THIS was an appeal from the Circuit Court of the United States for the district of West Tennessee. The bill was filed by Sarah Ann Thorp, but in the course of proceedings her marriage with J. M. Mattingly was suggested, and the suit thereafter conducted in the names of Mattingly and wife. The case is stated in the opinion of the court. It was argued by Mr. Robinson, no counsel appearing for the appellee.

The opinion of the court was delivered by: Mr. Justice Catron delivered the opinion of the court.

Mr. Robinson made the following points:

I. That if, when this suit was brought, Bylen had been alive and a citizen of Tennessee, and a party defendant, the plaintiff would not have been barred from proceeding against him by the statute of 21, Jac. 1, ch. 16, sec. 3, or by the Tennessee statute of 1715 taken from it, or by any other statute of that State. 1. Because, by the appointment of Bylen as guardian, an express trust was created, and the statute of limitations is no bar in the case of such express trust. (Pinkerton, &c., v. Walker and wife, 3 Hay., 221-'2; Bryant v. Pucket, ib., 252-'3; Parson, &c., v. Ivey, 1 Yer., 297; Armstrong v. Campbell, 3 Yer., 201; McDonald v. McDonald, 8 ib., 148; Smart and wife v. Waterhouse, 10 ib., 104; Porter v. Porter, 3 Humph., 586.) 2. Because the statute of 1715 does not bar actions of debt generally, but those only which are brought for arrearages for rent; (Kirkman v. Hamilton, &c., 6 Pet., 23; Tisdale v. Munroe, 3 Yer., 222;) and even if the plaintiff came within the 5th section, she comes within the disabilities provided for by the 9th section. 3. Because no statute of limitations in force in Tennessee bars an action on a specialty; neither such as Bylen gave when he qualified as guardian, nor such as was taken under the decrees of the Court of Chancery at Richmond. (Lawrence v. Bridleman, 7 Yer., 107; Hay v. Lea, 8 ib., 89; Rice v. Alley, 1 Sneed, 52;) and even if there were any statute of Tennessee prescribing a certain term of years within which an action must be commenced on such a bond as that, (pp. 36-'7,) the defendant does not show that such term of years has elapsed since the plaintiff married or attained the age of twenty-one years.
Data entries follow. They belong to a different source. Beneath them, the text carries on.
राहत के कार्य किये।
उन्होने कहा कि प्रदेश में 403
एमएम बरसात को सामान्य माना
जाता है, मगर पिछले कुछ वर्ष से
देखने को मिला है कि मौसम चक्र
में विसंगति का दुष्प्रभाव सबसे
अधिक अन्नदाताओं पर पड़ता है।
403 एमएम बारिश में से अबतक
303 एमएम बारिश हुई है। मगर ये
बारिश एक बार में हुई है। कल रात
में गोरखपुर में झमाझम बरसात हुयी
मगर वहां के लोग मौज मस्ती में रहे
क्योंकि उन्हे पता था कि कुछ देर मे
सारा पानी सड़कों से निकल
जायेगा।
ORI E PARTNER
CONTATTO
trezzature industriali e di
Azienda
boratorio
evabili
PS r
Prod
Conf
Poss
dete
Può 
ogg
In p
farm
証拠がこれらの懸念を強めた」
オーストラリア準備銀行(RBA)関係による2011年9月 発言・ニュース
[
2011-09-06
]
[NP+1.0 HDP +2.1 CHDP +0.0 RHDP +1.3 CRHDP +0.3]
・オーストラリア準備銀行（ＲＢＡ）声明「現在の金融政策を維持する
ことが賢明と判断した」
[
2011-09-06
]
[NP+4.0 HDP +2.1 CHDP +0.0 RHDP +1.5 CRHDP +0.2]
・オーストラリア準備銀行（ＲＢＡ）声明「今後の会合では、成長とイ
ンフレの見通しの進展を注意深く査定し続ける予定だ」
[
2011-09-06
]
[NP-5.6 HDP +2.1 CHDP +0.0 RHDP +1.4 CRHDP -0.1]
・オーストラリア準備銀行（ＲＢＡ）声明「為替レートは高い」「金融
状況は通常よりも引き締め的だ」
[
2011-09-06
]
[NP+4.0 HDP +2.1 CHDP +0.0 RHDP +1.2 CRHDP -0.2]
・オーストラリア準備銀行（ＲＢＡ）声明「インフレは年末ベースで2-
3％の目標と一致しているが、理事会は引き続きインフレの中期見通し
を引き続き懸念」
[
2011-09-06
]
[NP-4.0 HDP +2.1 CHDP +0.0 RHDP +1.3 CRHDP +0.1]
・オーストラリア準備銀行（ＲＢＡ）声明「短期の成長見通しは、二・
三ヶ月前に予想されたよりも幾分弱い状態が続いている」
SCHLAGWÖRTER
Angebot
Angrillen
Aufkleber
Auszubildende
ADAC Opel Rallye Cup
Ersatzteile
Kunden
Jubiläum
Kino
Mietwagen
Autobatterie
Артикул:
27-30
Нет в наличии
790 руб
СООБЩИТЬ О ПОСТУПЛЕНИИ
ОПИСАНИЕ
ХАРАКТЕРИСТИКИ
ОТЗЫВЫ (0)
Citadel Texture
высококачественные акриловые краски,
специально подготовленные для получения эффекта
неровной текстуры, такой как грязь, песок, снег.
II. That supposing the plaintiff has a right to maintain a suit against Bylen or his representative for the money mentioned in said bond and the interest thereof, the right of action of Bylen against David H. Boyd, for the money received by the latter as agent, would not be barred by the time which has elapsed since Boyd received the money. For whether the attachment was right or wrong, Boyd claimed to hold and was allowed to hold the money pending the attachment, and is bound to answer for it when the attachment was terminated.

III. That seeing, if the plaintiff was to have a decree against Bylen, the latter would be entitled to a decree against Boyd, the proper course of equity is to decree immediately for the plaintiffs, against the administrator of Boyd–the party ultimately responsible. (Garnett, &c., v. Macon, &c., 6 Call, 349, and other cases cited in 2 Rob. Pract., 395-'8, old ed.)
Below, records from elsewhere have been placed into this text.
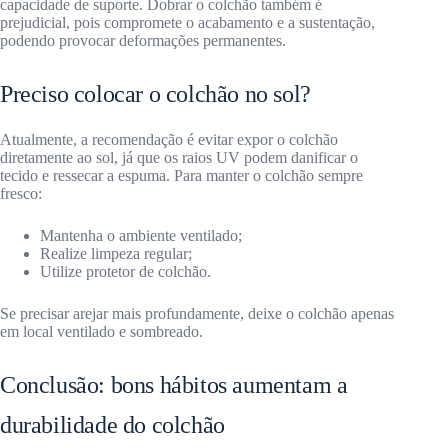
capacidade de suporte. Dobrar o colchão também é
prejudicial, pois compromete o acabamento e a sustentação,
podendo provocar deformações permanentes.
Preciso colocar o colchão no sol?
Atualmente, a recomendação é evitar expor o colchão
diretamente ao sol, já que os raios UV podem danificar o
tecido e ressecar a espuma. Para manter o colchão sempre
fresco:
Mantenha o ambiente ventilado;
Realize limpeza regular;
Utilize protetor de colchão.
Se precisar arejar mais profundamente, deixe o colchão apenas
em local ventilado e sombreado.
Conclusão: bons hábitos aumentam a
durabilidade do colchão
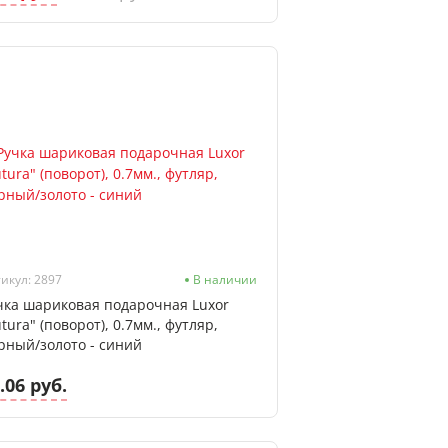
икул: 2897
В наличии
чка шариковая подарочная Luxor
utura" (поворот), 0.7мм., футляр,
рный/золото - синий
.06 руб.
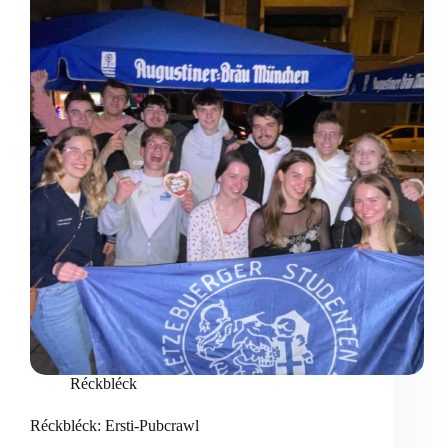
Réckbléck
Réckbléck: Ersti-Pubcrawl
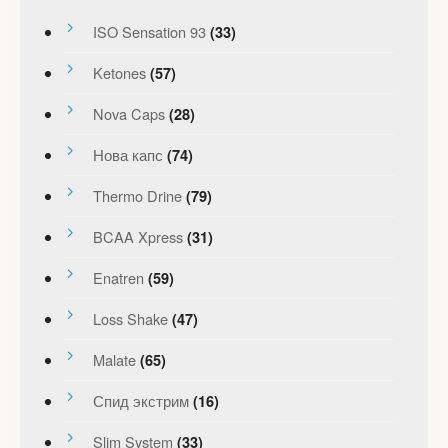
ISO Sensation 93
(33)
Ketones
(57)
Nova Caps
(28)
Нова капс
(74)
Thermo Drine
(79)
BCAA Xpress
(31)
Enatren
(59)
Loss Shake
(47)
Malate
(65)
Спид экстрим
(16)
Slim System
(33)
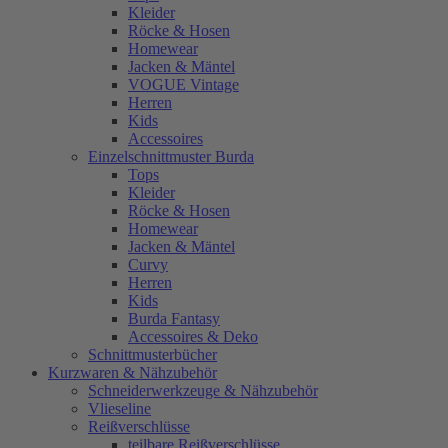
Kleider
Röcke & Hosen
Homewear
Jacken & Mäntel
VOGUE Vintage
Herren
Kids
Accessoires
Einzelschnittmuster Burda
Tops
Kleider
Röcke & Hosen
Homewear
Jacken & Mäntel
Curvy
Herren
Kids
Burda Fantasy
Accessoires & Deko
Schnittmusterbücher
Kurzwaren & Nähzubehör
Schneiderwerkzeuge & Nähzubehör
Vlieseline
Reißverschlüsse
teilbare Reißverschlüsse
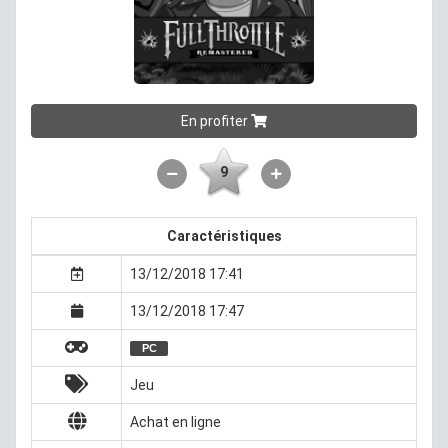
En profiter
9
Caractéristiques
13/12/2018 17:41
13/12/2018 17:47
PC
Jeu
Achat en ligne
IV. That the decree should be for $1,112.82, with interest from the 26th of October, 1826, (p. 32,) and the costs of this suit.

Spencer Roane devised to his grand-daughter, Sarah Ann Roane, one thousand dollars. She was a minor, residing in Kentucky; and Joseph N. Bylen, her stepfather, was her guardian. Bylen sued Roane's executors for the money, and recovered it as guardian. David H. Boyd acted as the agent of Bylen, and received the money in Virginia, and held it as agent. Fayette Roane, the father of Sarah Ann, owed William H. Roane, of Richmond, Virginia, a thousand dollars. Bylen was Fayette Roane's executor; and William H. sued out a subpoena and filed an attaching creditor's bill in the Superior Court of Chancery at Lynchburg, against Bylen and others, to which David H. Boyd was a party defendant. The main purpose of the bill was, to restrain the money held by Boyd for Bylen as guardian, in Boyd's hands, until Roane could obtain a decree against Bylen, and enforce payment from Boyd as the debtor of Bylen.

Roane's restraining order was sued out and executed on Boyd the 10th day of October, 1827.

May 4, 1829, Boyd answered the bill, and admitted that he had received $1,112 as agent of Bylen, guardian of Sarah Ann Roane, on a power of attorney, 'which money he intended to pay over to Bylen as guardian, until inhibited by the process of the court.'

The suit lingered on the rules at Lynchburg till July 4, 1853, the restraining order being in full force from 1827 to 1853. In the mean time, Boyd had removed to Tennessee, and died there on the 25th of August, 1851; and about two months thereafter, John H. Boyd, the defendant to this suit, administered on David H. Boyd's estate; and on the 5th of September, 1853, this suit was brought. The main defence set up is, the acts of limitation barring actions in Tennessee. The suit was brought within two years after John H. Boyd administered, and therefore the act barring suits against administrators does not apply; and the only question is, whether the suit is barred by the general law barring actions founded on simple contracts, if not sued for within three years next after the cause of action accrued.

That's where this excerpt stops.